The government agreed to new elections. Here’s a chance for the people to vote out the so-called illegitimates and vote in the government of their choosing.
Between November 2013 and May 2014, the People’s Democratic Reform Committee, or PDRC, also took to the streets. They marched against the democratically elected Pheu Thai government. The reason given was corruption over the government’s rice-pledging scheme.
And they won.
The government offered a new round of elections. Here’s a chance for the people to vote out the so-called cheaters and vote in the government of their choosing.
If both the UDD and the PDRC had stopped there, they would have done Thailand’s fledgling democracy a huge favor. They would have shown the country and the world the potency of the power of the people in a democracy. How the people can unite and impact changes through the democratic process.
Of course – it was unfortunate that between the start of the two protests to when each respective governments bowed to new elections – laws were broken, property destroyed, violence committed and lives lost. All said and done however, both the UDD and the PDRC won, and won by the power of the people. So why then is Thailand currently under a military dictatorship? It is because both the UDD and the PDRC said “no” to democracy.
The UDD refused to disband and continued to protest because its leaders feared they would have to face trial for laws broken. The PDRC refused to disband and continued to protest because its leaders knew another round of elections would yield the same result, victory for a Thaksin Shinawatra nominee party.
But democracy could still be saved. On May 19, 2010, the military moved in to disband the UDD. The death toll of the entire tragic ordeal from since the start of the protest is 87 deaths. Of which, 79 were civilians and eight were soldiers.When the smoke cleared and order restored, three things should have happened.

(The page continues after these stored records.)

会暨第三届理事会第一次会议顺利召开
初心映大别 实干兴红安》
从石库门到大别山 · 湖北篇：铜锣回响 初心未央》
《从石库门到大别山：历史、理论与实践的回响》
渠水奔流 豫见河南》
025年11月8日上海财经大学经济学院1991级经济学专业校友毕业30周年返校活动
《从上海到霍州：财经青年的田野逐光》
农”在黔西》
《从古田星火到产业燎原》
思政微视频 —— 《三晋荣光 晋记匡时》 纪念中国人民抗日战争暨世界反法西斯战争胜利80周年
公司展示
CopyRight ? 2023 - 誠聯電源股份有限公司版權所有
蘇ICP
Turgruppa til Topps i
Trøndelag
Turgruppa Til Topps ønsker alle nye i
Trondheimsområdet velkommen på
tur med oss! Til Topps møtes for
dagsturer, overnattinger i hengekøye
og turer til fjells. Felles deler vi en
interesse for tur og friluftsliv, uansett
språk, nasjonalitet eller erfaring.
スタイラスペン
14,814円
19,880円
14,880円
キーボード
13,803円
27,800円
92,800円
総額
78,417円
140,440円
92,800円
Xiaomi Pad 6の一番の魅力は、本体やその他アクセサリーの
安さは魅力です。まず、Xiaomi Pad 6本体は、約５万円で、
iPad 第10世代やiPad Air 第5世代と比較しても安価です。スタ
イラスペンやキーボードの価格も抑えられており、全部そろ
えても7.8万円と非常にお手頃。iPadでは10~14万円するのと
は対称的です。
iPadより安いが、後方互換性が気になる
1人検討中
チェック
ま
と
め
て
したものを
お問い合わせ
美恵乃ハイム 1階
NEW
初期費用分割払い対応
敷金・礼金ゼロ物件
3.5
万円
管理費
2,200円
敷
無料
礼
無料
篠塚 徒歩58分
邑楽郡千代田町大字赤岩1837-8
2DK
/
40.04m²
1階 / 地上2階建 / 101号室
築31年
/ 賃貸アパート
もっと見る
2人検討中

First, protest leaders who instigated violence and law breaking should have faced justice.
Second, military personnel who used excessive force that led to unnecessary deaths and casualties should have faced justice.
Third, a new round of elections.
Only one of the three happened, elections. Be that as it may, the democratic process pushed on, battered and bruised though it may be.
In the 2014 protest, we faced a similar situation, but with a drastically different result. On May 22, the military once again moved in to restore order. But this time, instead of restoring the rule of law on behalf of the democratically elected government, the military took over the country in a coup d’etat.
Bitter and sarcastic though it may be, the question then is: Why not? If the people on both sides of the political factions said “no” to democracy, for whatever reason, then why not? Why not a coup d’etat? Why not a military dictatorship? If self-interest and factionalism are placed above democracy as the national aspiration, then why not?
The world is not all sunshine and rainbows; it is what we make of it. We live under a military dictatorship, because the people are blinded by political factionalism and consumed by tribal allegiance. Where self-interest and partisanship are championed at the expense of national progress.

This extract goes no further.